- [Your assignment] Return a faithful copy of all the entries, omitting the images.

··· Records shown

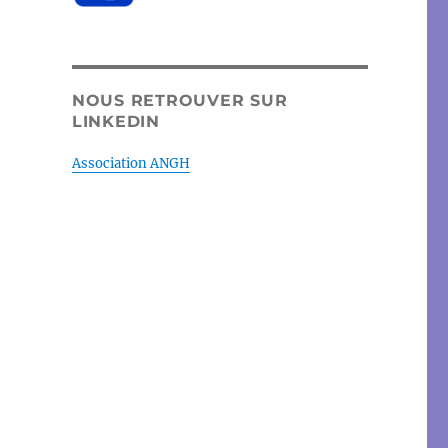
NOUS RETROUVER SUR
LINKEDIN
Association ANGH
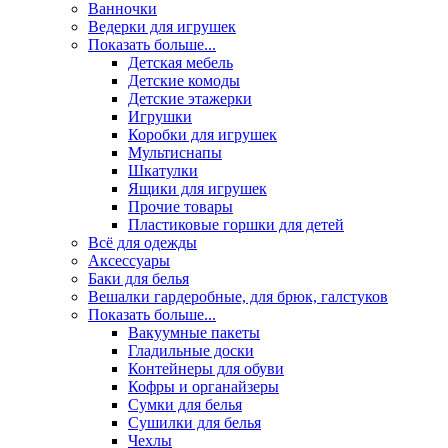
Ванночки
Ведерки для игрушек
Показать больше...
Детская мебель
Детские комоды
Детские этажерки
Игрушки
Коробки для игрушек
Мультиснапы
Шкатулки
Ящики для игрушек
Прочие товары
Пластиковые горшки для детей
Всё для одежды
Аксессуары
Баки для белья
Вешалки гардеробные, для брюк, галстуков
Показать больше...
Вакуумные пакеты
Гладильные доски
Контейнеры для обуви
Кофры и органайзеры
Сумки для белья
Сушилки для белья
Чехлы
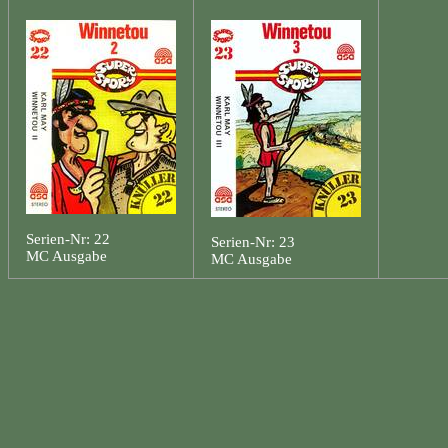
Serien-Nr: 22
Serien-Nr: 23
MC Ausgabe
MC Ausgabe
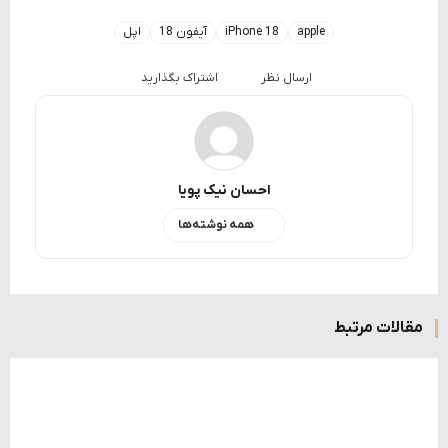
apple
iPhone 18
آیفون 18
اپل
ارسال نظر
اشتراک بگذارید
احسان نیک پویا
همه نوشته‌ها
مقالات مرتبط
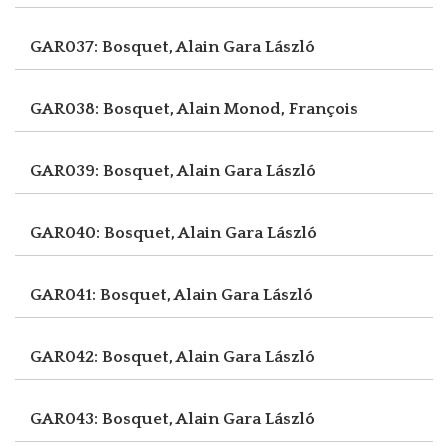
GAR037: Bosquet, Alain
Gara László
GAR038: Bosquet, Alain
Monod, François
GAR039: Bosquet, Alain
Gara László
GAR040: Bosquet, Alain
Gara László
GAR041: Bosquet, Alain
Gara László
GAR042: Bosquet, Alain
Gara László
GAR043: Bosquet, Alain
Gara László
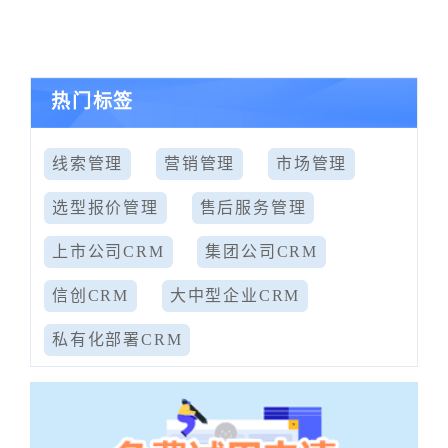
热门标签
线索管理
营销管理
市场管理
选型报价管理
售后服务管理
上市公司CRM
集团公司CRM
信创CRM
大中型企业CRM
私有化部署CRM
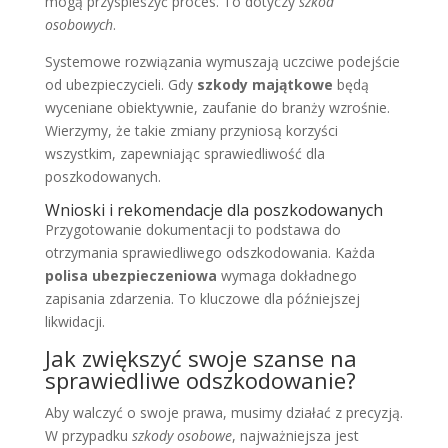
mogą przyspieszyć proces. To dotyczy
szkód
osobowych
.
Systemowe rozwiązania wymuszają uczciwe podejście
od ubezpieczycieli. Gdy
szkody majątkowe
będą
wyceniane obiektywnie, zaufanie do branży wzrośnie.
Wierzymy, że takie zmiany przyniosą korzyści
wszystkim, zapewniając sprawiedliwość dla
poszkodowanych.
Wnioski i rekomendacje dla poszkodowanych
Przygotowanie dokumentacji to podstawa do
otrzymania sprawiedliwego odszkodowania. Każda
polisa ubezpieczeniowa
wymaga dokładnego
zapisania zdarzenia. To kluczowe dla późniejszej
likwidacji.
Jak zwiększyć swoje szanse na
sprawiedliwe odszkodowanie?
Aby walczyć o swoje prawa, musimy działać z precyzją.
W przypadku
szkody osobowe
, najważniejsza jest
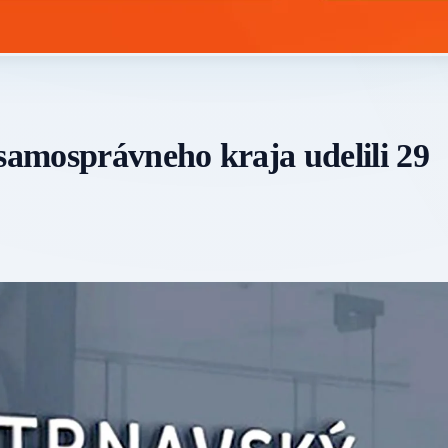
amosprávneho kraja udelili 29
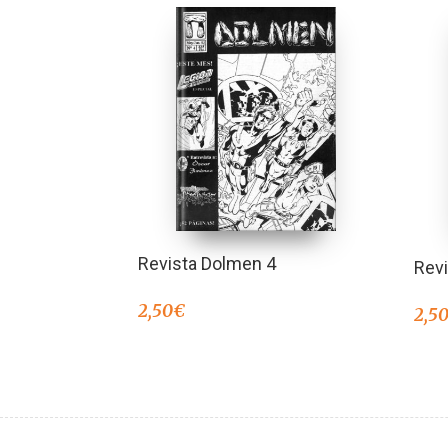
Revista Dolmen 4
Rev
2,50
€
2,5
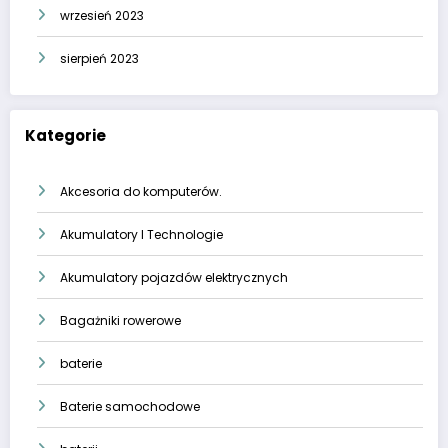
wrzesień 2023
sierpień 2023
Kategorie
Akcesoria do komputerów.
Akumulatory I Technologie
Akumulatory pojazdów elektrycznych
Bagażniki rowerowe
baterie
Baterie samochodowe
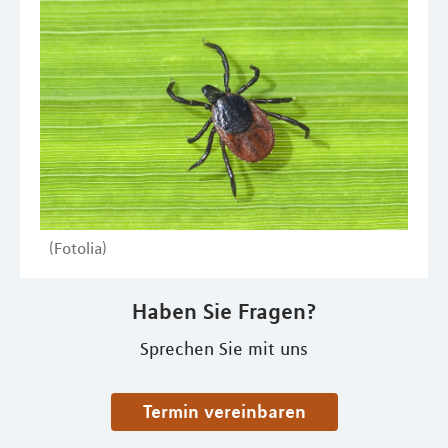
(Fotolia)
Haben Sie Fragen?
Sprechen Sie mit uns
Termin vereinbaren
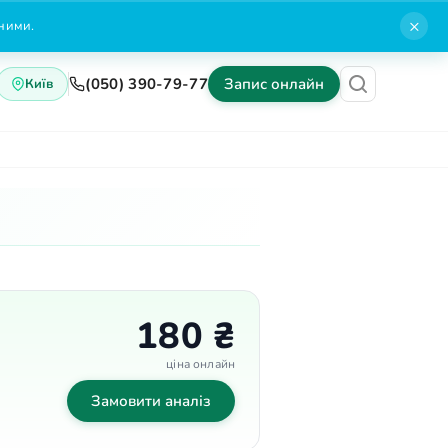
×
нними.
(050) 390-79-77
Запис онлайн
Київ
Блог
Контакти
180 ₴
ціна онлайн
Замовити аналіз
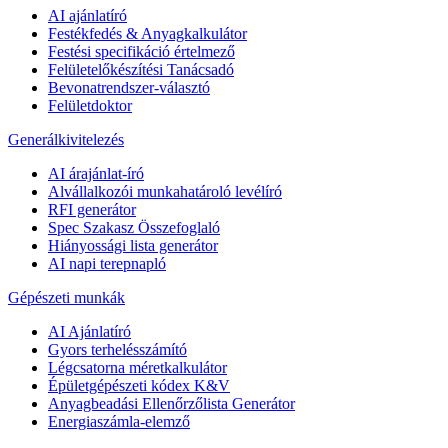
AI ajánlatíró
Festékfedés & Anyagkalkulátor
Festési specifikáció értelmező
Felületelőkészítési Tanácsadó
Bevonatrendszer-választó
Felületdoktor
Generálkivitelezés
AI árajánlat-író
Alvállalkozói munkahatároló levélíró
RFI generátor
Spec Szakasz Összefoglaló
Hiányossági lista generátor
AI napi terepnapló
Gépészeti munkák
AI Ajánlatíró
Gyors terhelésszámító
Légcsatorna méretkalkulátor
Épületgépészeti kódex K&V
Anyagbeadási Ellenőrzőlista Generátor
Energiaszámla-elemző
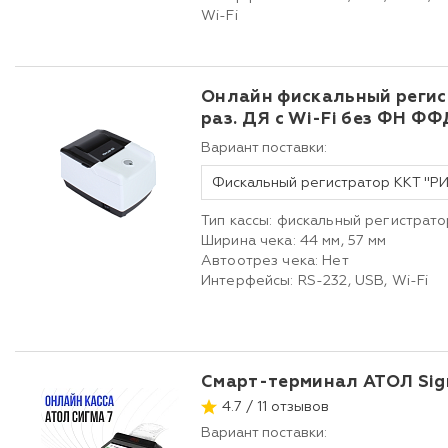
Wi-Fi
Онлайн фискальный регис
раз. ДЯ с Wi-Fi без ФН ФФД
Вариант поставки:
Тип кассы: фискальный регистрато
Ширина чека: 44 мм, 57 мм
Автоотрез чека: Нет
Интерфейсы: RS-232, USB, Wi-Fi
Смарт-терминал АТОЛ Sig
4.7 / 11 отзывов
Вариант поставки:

······

- [Output for this exercise]
NOUS RETROUVER SUR
LINKEDIN
Association ANGH
Ванночки
Ведерки для игрушек
Показать больше...
Детская мебель
Детские комоды
Детские этажерки
Игрушки
Коробки для игрушек
Мультиснапы
Шкатулки
Ящики для игрушек
Прочие товары
Пластиковые горшки для детей
Всё для одежды
Аксессуары
Баки для белья
Вешалки гардеробные, для брюк, галстуков
Показать больше...
Вакуумные пакеты
Гладильные доски
Контейнеры для обуви
Кофры и органайзеры
Сумки для белья
Сушилки для белья
Чехлы
Serien-Nr: 22
Serien-Nr: 23
MC Ausgabe
MC Ausgabe
apple
iPhone 18
آیفون 18
اپل
ارسال نظر
اشتراک بگذارید
احسان نیک پویا
همه نوشته‌ها
مقالات مرتبط
GAR037: Bosquet, Alain
Gara László
GAR038: Bosquet, Alain
Monod, François
GAR039: Bosquet, Alain
Gara László
GAR040: Bosquet, Alain
Gara László
GAR041: Bosquet, Alain
Gara László
GAR042: Bosquet, Alain
Gara László
GAR043: Bosquet, Alain
Gara László
热门标签
线索管理
营销管理
市场管理
选型报价管理
售后服务管理
上市公司CRM
集团公司CRM
信创CRM
大中型企业CRM
私有化部署CRM
mogą przyspieszyć proces. To dotyczy
szkód
osobowych
.
Systemowe rozwiązania wymuszają uczciwe podejście
od ubezpieczycieli. Gdy
szkody majątkowe
będą
wyceniane obiektywnie, zaufanie do branży wzrośnie.
Wierzymy, że takie zmiany przyniosą korzyści
wszystkim, zapewniając sprawiedliwość dla
poszkodowanych.
Wnioski i rekomendacje dla poszkodowanych
Przygotowanie dokumentacji to podstawa do
otrzymania sprawiedliwego odszkodowania. Każda
polisa ubezpieczeniowa
wymaga dokładnego
zapisania zdarzenia. To kluczowe dla późniejszej
likwidacji.
Jak zwiększyć swoje szanse na
sprawiedliwe odszkodowanie?
Aby walczyć o swoje prawa, musimy działać z precyzją.
W przypadku
szkody osobowe
, najważniejsza jest
amosprávneho kraja udelili 29
Revista Dolmen 4
Rev
2,50
€
2,5
wrzesień 2023
sierpień 2023
Kategorie
Akcesoria do komputerów.
Akumulatory I Technologie
Akumulatory pojazdów elektrycznych
Bagażniki rowerowe
baterie
Baterie samochodowe
(Fotolia)
Haben Sie Fragen?
Sprechen Sie mit uns
Termin vereinbaren
×
нними.
(050) 390-79-77
Запис онлайн
Київ
Блог
Контакти
180 ₴
ціна онлайн
Замовити аналіз
AI ajánlatíró
Festékfedés & Anyagkalkulátor
Festési specifikáció értelmező
Felületelőkészítési Tanácsadó
Bevonatrendszer-választó
Felületdoktor
Generálkivitelezés
AI árajánlat-író
Alvállalkozói munkahatároló levélíró
RFI generátor
Spec Szakasz Összefoglaló
Hiányossági lista generátor
AI napi terepnapló
Gépészeti munkák
AI Ajánlatíró
Gyors terhelésszámító
Légcsatorna méretkalkulátor
Épületgépészeti kódex K&V
Anyagbeadási Ellenőrzőlista Generátor
Energiaszámla-elemző
Wi-Fi
Онлайн фискальный регис
раз. ДЯ с Wi-Fi без ФН ФФД
Вариант поставки:
Тип кассы: фискальный регистрато
Ширина чека: 44 мм, 57 мм
Автоотрез чека: Нет
Интерфейсы: RS-232, USB, Wi-Fi
Смарт-терминал АТОЛ Sig
4.7 / 11 отзывов
Вариант поставки:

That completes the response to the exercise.